Re: [IndexedDB] Computed indexes from Jonas Sicking on 2010-06-19 (public-webapps@w3.org from April to June 2010)

From: Jonas Sicking <jonas@sicking.cc>
Date: Sat, 19 Jun 2010 01:05:44 -0700
To: Jeremy Orlow <jorlow@chromium.org>
Cc: Webapps WG <public-webapps@w3.org>
Message-ID: <AANLkTik9oGaISKI-GX3FrJU5aIyzZ2wDz6dUDVFfjpaL@mail.gmail.com>
On Fri, Jun 18, 2010 at 7:42 PM, Jeremy Orlow <jorlow@chromium.org> wrote:
> On Thu, Jun 17, 2010 at 3:25 PM, Jonas Sicking <jonas@sicking.cc> wrote:
>>
>> Hi All,
>>
>> We've debated a bit use cases like storing objects like:
>>
>> { name: "Elvis", born: "January 8, 1935", died: "August 16, 1977" }
>> { name: "Gustav III", born: "24 January 1746", died: "29 March 1792" }
>>
>> And create an index based on the age at time of death.
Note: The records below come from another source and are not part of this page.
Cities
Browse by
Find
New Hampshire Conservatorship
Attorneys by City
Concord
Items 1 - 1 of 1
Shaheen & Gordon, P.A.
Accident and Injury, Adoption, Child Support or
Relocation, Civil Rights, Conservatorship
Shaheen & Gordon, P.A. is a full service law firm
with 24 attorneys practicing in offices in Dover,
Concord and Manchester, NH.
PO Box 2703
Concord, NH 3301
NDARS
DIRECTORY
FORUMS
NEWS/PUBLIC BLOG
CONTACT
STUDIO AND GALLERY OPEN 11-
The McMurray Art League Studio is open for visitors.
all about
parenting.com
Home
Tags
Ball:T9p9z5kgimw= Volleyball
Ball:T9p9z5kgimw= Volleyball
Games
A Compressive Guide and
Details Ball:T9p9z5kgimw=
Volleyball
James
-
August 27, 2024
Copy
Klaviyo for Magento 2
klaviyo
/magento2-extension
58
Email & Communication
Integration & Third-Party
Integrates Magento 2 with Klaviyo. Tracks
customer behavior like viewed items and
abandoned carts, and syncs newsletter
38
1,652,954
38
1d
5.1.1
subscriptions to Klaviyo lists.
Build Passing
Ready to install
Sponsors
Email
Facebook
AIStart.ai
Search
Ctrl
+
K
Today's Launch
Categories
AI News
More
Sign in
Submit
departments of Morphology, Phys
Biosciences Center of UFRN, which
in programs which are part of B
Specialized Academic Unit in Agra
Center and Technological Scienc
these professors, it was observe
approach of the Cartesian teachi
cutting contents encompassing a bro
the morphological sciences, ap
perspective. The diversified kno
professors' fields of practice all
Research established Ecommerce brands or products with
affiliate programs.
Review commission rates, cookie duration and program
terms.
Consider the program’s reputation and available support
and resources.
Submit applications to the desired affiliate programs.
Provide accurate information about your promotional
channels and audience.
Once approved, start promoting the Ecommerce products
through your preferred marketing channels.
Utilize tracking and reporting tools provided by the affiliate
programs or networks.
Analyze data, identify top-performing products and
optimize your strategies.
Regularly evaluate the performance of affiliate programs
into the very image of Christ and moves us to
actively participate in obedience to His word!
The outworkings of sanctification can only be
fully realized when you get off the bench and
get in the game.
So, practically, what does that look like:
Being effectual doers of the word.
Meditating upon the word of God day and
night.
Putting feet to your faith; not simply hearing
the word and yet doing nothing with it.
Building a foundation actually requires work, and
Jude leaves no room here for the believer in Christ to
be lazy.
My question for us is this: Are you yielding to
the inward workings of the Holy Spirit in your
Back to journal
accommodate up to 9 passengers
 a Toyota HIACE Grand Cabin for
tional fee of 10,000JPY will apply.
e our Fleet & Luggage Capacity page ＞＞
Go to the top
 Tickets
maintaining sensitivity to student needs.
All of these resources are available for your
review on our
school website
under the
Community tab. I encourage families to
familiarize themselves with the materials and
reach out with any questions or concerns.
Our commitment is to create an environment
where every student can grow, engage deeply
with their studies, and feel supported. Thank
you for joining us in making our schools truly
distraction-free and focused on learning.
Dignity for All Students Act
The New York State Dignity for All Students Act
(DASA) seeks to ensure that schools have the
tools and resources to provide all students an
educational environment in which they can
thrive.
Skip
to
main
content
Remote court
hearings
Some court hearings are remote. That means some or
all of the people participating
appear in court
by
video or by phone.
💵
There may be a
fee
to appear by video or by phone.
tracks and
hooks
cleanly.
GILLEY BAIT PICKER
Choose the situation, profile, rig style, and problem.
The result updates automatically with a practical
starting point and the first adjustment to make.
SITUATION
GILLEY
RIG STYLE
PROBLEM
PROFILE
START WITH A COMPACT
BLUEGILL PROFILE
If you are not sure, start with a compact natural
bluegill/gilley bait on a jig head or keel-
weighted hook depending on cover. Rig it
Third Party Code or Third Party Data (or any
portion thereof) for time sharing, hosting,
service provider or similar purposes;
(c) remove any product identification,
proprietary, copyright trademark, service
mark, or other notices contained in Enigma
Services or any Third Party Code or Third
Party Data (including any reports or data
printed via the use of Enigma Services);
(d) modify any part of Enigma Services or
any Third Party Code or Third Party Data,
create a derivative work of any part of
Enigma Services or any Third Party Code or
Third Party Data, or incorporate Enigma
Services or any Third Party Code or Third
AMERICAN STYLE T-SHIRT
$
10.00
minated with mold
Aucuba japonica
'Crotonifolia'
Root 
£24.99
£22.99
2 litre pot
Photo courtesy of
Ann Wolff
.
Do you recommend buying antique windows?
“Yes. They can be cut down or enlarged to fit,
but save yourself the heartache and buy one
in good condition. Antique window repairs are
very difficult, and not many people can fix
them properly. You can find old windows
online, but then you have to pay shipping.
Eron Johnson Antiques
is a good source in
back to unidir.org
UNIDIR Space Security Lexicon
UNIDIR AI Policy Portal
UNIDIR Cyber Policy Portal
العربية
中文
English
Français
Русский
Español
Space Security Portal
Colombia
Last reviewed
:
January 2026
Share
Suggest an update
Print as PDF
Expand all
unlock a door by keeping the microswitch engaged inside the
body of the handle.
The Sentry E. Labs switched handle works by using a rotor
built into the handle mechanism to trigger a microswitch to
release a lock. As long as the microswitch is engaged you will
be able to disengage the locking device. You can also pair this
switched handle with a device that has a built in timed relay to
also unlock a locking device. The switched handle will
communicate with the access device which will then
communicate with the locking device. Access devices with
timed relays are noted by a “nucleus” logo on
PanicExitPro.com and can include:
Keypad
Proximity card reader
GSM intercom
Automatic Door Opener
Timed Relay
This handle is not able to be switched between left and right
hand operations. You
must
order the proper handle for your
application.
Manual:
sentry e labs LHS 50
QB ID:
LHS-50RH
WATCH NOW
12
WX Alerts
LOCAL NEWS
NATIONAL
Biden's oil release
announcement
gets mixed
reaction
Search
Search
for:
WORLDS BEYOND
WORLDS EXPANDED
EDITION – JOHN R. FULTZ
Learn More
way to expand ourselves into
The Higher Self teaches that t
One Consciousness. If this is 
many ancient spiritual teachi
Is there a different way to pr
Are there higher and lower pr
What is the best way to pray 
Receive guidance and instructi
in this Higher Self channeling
Similarly,
>> store HTML documents and index on the URLs of the outgoing links in
>> the documents.
>>
>> The way to solve this use case in the current draft is by creating an
>> index without a keyPath and then manually insert things into that
>> index as needed. However this has some significant downsides:
>>
>> * First of all it's more manual labor for the author to everywhere
>> where an entry is added also add things to the index.
>> * It's a bit unclear who is responsible for removing things from the
>> index. The spec currently says that it's forbidden to add things to
>> the index which doesn't have a corresponding entry in the objectStore,
>> however it doesn't forbid removing an entry from the objectStore which
>> has entries in the index pointing to it. But it also doesn't say that
>> entries in the index are automatically removed when an entry in the
>> objectStore is removed.
>> * If the author is responsible for removing things from the index,
>> then this could mean having to compute all the index values both on
>> insertion and on removal into the objectStore.
>> * Unless the author is prepared to add a lot of logic to his code, it
>> means that all indexes have to be immediately updated whenever an
>> insertion/removal takes place. This can be very suboptimal if the
>> objectStore is modified several times between accesses to a given
>> index. Compare this to indexes that use a keyPath where the
>> implementation could lazily only insert things into an index when the
>> index is accessed.
>> * It requires all code that inserts and modifies an objectStore to be
>> aware of all the keyPath-less indexes attached to the objectStore and
>> how to update them.
>
> You missed one: if your index is non-unique, then the only way to update it
> is by using a cursor...which is even more async calls for every update
> and/or much more complicated logic to batch them up.

Indeed.

>> We have talked about two solutions to this problem so far:
>>
>> Upon calls to .add/.put/.update can require that the author passes in
>> lists of values which are to be used as keys in the various indexes
>> that are attached to the objectStore. This solves some of the problems
>> mentioned above, but most of them are not addressed.
>
> Which ones are not addressed?  I'm not sure I agree.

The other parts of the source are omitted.